Les travaux récents suggèrent que la bioaccessibilité du chrome lié au mécanisme d'absorption peut être le facteur unique déterminant la toxicité d'une source de chrome spécifique (O'Flaherty, 1996). Par ailleurs, des études préliminaires effectuées par un scientifique américain, le Docteur Clifford, de l'Université de Houston, ont indiqué que, dans des conditions courantes de désinfection de l'eau potable par usage du chlore, l'oxydation du chrome trivalent en chrome hexavalent est favorisée. Puisque la désinfection de l'eau par le chlore est une méthode courante de traitement des eaux aux Etats-Unis, le MINISTÈRE DE L'ENVIRONNEMENT américain (EPA) a décidé de ne pas faire une distinction entre chrome trivalent et chrome hexavalent quant à leur toxicité [CHROMIUM WASTES: TRIVALENT AND HEXAVALENT, CHROMIUM IN TANNERY WASTES UNITED STATES ENVIRONMENTAL PROTECTION AGENCY MAR 21 1986].
Le chrome trivalent est un oligoélément essentiel à la santé humaine. Bien qu'on n'ait pas encore totalement élucidé son mode d'action, on sait qu’il augmente la sensibilité des tissus à l’insuline, ce qui contribue à normaliser et à stabiliser le taux de sucre dans le sang, ainsi qu’à réguler les taux d’insuline sanguins. Le chrome trivalent joue également un rôle dans le métabolisme des gras et des protéines, et favorise l’action de plusieurs enzymes nécessaires au fonctionnement de l'organisme. Mais qu'en est-il de l'utilisation du chrome III à une dose excessive ?
Le chrome III, entre autres sous forme de picolinate de chrome, dérivé mieux absorbé que le chlorure de chrome utilisé jusqu'alors en nutrition, est un supplément très populaire auprès des personnes souhaitant perdre du poids et des sportifs désirant augmenter leur masse musculaire, et les fabricants ne se gênent pas pour faire toutes sortes d'allégations fantaisistes et racoleuses à ce sujet. Pourtant, le bilan scientifique du chrome pour perdre du poids ou augmenter la masse musculaire est loin d'être prouvé. Au contraire, les données alarmantes sur la toxicité de ce supplément s'accumulent. Ainsi, chez le rat, le picolinate de chrome peut générer des dommages oxydatifs au niveau de l'ADN et des lipides et il s'avère mutagène [Pittler MH et coll. Int J Obes Relat Metab Disord 2003;27(4):522-9]. La sécurité d'emploi du picolinate de chrome est désormais remise en question, depuis la publication d'une nouvelle étude [Bagchi D et Coll. Res Commun Mol Pathol Pharmacol 1997, 97:335- 346.], effectuée sur la mouche du vinaigre (Drosophila melanogaster). Les auteurs ont étudié l'influence d'une exposition d'importance moyenne aux picolinate de chrome sur quatre générations d'animaux. Ils ont constaté que pour chaque génération de mouche recevant le supplément, il y avait 20 à 30 % d'animaux en moins qui atteignaient le stade adulte, par rapport au groupe contrôle.

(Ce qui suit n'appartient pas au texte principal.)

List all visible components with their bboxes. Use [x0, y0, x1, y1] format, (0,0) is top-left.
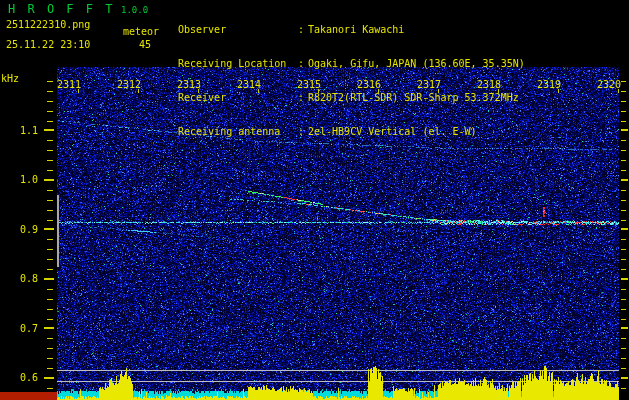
- colon: :: [298, 92, 308, 103]
- time-tick-label: 2318: [476, 79, 502, 90]
- freq-tick-label: 0.8: [0, 273, 38, 284]
- freq-tick-label: 0.9: [0, 224, 38, 235]
- info-label: Receiver: [178, 92, 298, 103]
- freq-tick-label: 1.1: [0, 125, 38, 136]
- time-tick-label: 2313: [176, 79, 202, 90]
- info-row-observer: Observer:Takanori Kawachi: [178, 24, 525, 36]
- time-tick-label: 2315: [296, 79, 322, 90]
- info-row-antenna: Receiving antenna:2el-HB9CV Vertical (el…: [178, 126, 525, 138]
- info-row-receiver: Receiver:R820T2(RTL-SDR) SDR-Sharp 53.37…: [178, 92, 525, 104]
- echo-count: 45: [139, 39, 151, 50]
- time-tick-label: 2320: [596, 79, 622, 90]
- observation-datetime: 25.11.22 23:10: [6, 39, 90, 50]
- freq-tick-label: 0.7: [0, 323, 38, 334]
- colon: :: [298, 126, 308, 137]
- time-tick-label: 2314: [236, 79, 262, 90]
- info-value: R820T2(RTL-SDR) SDR-Sharp 53.372MHz: [308, 92, 519, 103]
- time-tick-label: 2312: [116, 79, 142, 90]
- observation-mode: meteor: [123, 26, 159, 37]
- info-value: Takanori Kawachi: [308, 24, 404, 35]
- info-label: Observer: [178, 24, 298, 35]
- freq-axis-unit: kHz: [1, 73, 19, 84]
- time-tick-label: 2317: [416, 79, 442, 90]
- info-label: Receiving antenna: [178, 126, 298, 137]
- freq-tick-label: 0.6: [0, 372, 38, 383]
- app-name: H R O F F T: [8, 2, 115, 16]
- hrofft-window: H R O F F T1.0.0 2511222310.png meteor 2…: [0, 0, 629, 400]
- time-tick-label: 2311: [56, 79, 82, 90]
- info-row-location: Receiving Location:Ogaki, Gifu, JAPAN (1…: [178, 58, 525, 70]
- info-value: Ogaki, Gifu, JAPAN (136.60E, 35.35N): [308, 58, 525, 69]
- info-label: Receiving Location: [178, 58, 298, 69]
- station-info: Observer:Takanori Kawachi Receiving Loca…: [178, 2, 525, 160]
- time-tick-label: 2316: [356, 79, 382, 90]
- freq-tick-label: 1.0: [0, 174, 38, 185]
- output-filename: 2511222310.png: [6, 19, 90, 30]
- colon: :: [298, 24, 308, 35]
- colon: :: [298, 58, 308, 69]
- info-value: 2el-HB9CV Vertical (el. E-W): [308, 126, 477, 137]
- time-tick-label: 2319: [536, 79, 562, 90]
- page-title: H R O F F T1.0.0: [8, 2, 148, 16]
- app-version: 1.0.0: [121, 5, 148, 15]
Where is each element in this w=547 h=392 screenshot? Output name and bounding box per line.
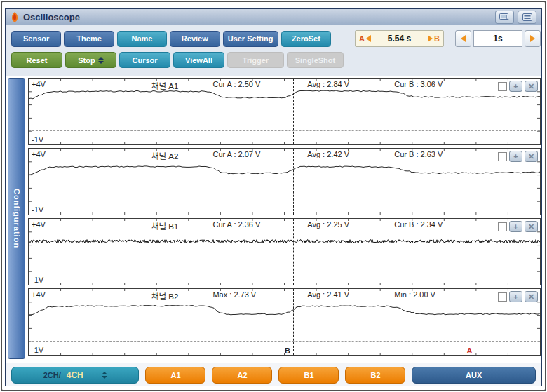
channel-visible-checkbox[interactable] <box>498 292 507 302</box>
waveform-plot <box>29 289 540 355</box>
cursor-a-line[interactable] <box>475 149 475 215</box>
theme-button[interactable]: Theme <box>64 31 114 47</box>
panel-controls: +✕ <box>498 81 538 92</box>
viewall-button[interactable]: ViewAll <box>173 52 224 68</box>
trigger-button[interactable]: Trigger <box>227 52 284 68</box>
stat-readout: Avg : 2.25 V <box>307 220 349 229</box>
cursor-a-tag: A <box>466 346 472 355</box>
layout-icon <box>522 13 532 21</box>
aux-button[interactable]: AUX <box>412 367 536 384</box>
ab-delta-value: 5.54 s <box>371 34 428 43</box>
capture-icon <box>499 13 510 21</box>
cursor-b-line[interactable] <box>293 289 294 355</box>
stat-readout: Avg : 2.84 V <box>307 80 349 88</box>
toolbar-row2: ResetStopCursorViewAllTriggerSingleShot <box>11 52 541 68</box>
v-top-label: +4V <box>32 80 46 88</box>
zoom-plus-button[interactable]: + <box>509 291 522 302</box>
capture-button[interactable] <box>495 11 514 24</box>
zero-volt-gridline <box>29 271 540 271</box>
scope-area: Configuration +4V-1V채널 A1Cur A : 2.50 VA… <box>6 76 541 363</box>
right-arrow-icon <box>530 35 535 42</box>
channel-button-b1[interactable]: B1 <box>278 367 339 384</box>
button-label: Trigger <box>243 56 269 65</box>
stat-readout: Cur A : 2.07 V <box>212 150 260 158</box>
stat-readout: Cur A : 2.50 V <box>212 80 260 88</box>
zero-volt-gridline <box>29 341 540 342</box>
channel-name: 채널 B1 <box>151 220 178 231</box>
zero-volt-gridline <box>29 201 540 201</box>
waveform-plot <box>29 149 540 215</box>
channel-button-a2[interactable]: A2 <box>212 367 272 384</box>
close-channel-button[interactable]: ✕ <box>525 221 538 232</box>
ab-cursor-readout: A 5.54 s B <box>355 30 444 47</box>
cursor-b-line[interactable] <box>293 79 294 144</box>
close-channel-button[interactable]: ✕ <box>525 291 538 302</box>
stat-readout: Cur A : 2.36 V <box>212 220 260 229</box>
channel-visible-checkbox[interactable] <box>498 152 507 161</box>
zeroset-button[interactable]: ZeroSet <box>281 31 331 47</box>
left-arrow-icon <box>461 35 466 42</box>
channel-panel-2: +4V-1V채널 A2Cur A : 2.07 VAvg : 2.42 VCur… <box>28 148 541 215</box>
name-button[interactable]: Name <box>117 31 167 47</box>
configuration-tab[interactable]: Configuration <box>8 78 25 359</box>
button-label: Sensor <box>23 34 49 43</box>
cursor-a-line[interactable] <box>475 289 475 355</box>
reset-button[interactable]: Reset <box>11 52 62 68</box>
review-button[interactable]: Review <box>170 31 220 47</box>
button-label: ViewAll <box>185 56 212 65</box>
stat-readout: Cur B : 2.63 V <box>394 150 443 158</box>
cursor-a-step-icon[interactable] <box>366 35 371 42</box>
mode-spinner-icon[interactable] <box>102 372 107 379</box>
button-label: Theme <box>76 34 101 43</box>
cursor-button[interactable]: Cursor <box>119 52 170 68</box>
user-setting-button[interactable]: User Setting <box>223 31 278 47</box>
v-top-label: +4V <box>32 220 46 229</box>
channel-name: 채널 A2 <box>151 150 178 161</box>
cursor-b-tag: B <box>285 346 290 355</box>
panel-controls: +✕ <box>498 221 538 232</box>
button-label: Review <box>182 34 208 43</box>
channel-mode-button[interactable]: 2CH/4CH <box>11 367 139 384</box>
configuration-label: Configuration <box>13 189 21 248</box>
cursor-b-line[interactable] <box>293 149 294 215</box>
channel-panel-4: +4V-1V채널 B2Max : 2.73 VAvg : 2.41 VMin :… <box>28 288 541 356</box>
zoom-plus-button[interactable]: + <box>509 81 522 92</box>
window-title: Oscilloscope <box>23 12 492 22</box>
channel-panel-1: +4V-1V채널 A1Cur A : 2.50 VAvg : 2.84 VCur… <box>28 78 541 145</box>
zoom-plus-button[interactable]: + <box>509 221 522 232</box>
bottom-channel-buttons: A1A2B1B2 <box>145 367 405 384</box>
channel-button-b2[interactable]: B2 <box>345 367 405 384</box>
singleshot-button[interactable]: SingleShot <box>287 52 344 68</box>
button-label: Name <box>131 34 152 43</box>
waveform-plot <box>29 219 540 285</box>
timebase-value[interactable]: 1s <box>473 30 522 47</box>
stat-readout: Avg : 2.42 V <box>307 150 349 158</box>
v-bottom-label: -1V <box>32 346 43 354</box>
stat-readout: Min : 2.00 V <box>394 290 435 299</box>
timebase-increase-button[interactable] <box>525 30 541 47</box>
timebase-decrease-button[interactable] <box>455 30 471 47</box>
bottom-bar: 2CH/4CH A1A2B1B2 AUX <box>6 363 541 386</box>
zero-volt-gridline <box>29 130 540 131</box>
cursor-b-line[interactable] <box>293 219 294 285</box>
stop-button[interactable]: Stop <box>65 52 116 68</box>
channel-button-a1[interactable]: A1 <box>145 367 205 384</box>
button-label: Cursor <box>132 56 157 65</box>
close-channel-button[interactable]: ✕ <box>525 151 538 162</box>
v-top-label: +4V <box>32 150 46 158</box>
mode-4ch-label: 4CH <box>67 370 83 380</box>
v-bottom-label: -1V <box>32 276 43 284</box>
mode-2ch-label: 2CH/ <box>43 371 61 379</box>
cursor-b-step-icon[interactable] <box>428 35 433 42</box>
timebase-control: 1s <box>455 30 541 47</box>
app-icon <box>11 12 19 22</box>
channel-visible-checkbox[interactable] <box>498 222 507 231</box>
cursor-a-line[interactable] <box>475 79 475 144</box>
close-channel-button[interactable]: ✕ <box>525 81 538 92</box>
sensor-button[interactable]: Sensor <box>11 31 61 47</box>
spinner-icon[interactable] <box>98 57 104 64</box>
channel-visible-checkbox[interactable] <box>498 82 507 91</box>
layout-button[interactable] <box>518 11 536 24</box>
cursor-a-line[interactable] <box>475 219 475 285</box>
zoom-plus-button[interactable]: + <box>509 151 522 162</box>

Dans une seconde expérience portant sur des mouches mâles, les auteurs ont montré que parmi les individus de la première génération, la proportion de femelles stériles était accrue. De plus, ils ont recensé un taux de mutations très élevé, et ceci persistait encore à la deuxième génération de descendants.
Cette étude appelle désormais d'autres recherches capables de déterminer dans quelle mesure la prise de picolinate de chrome et d'une manière générale un excès de chrome III dans l'organisme, peut favoriser, chez l'homme, certains cancers et la stérilité.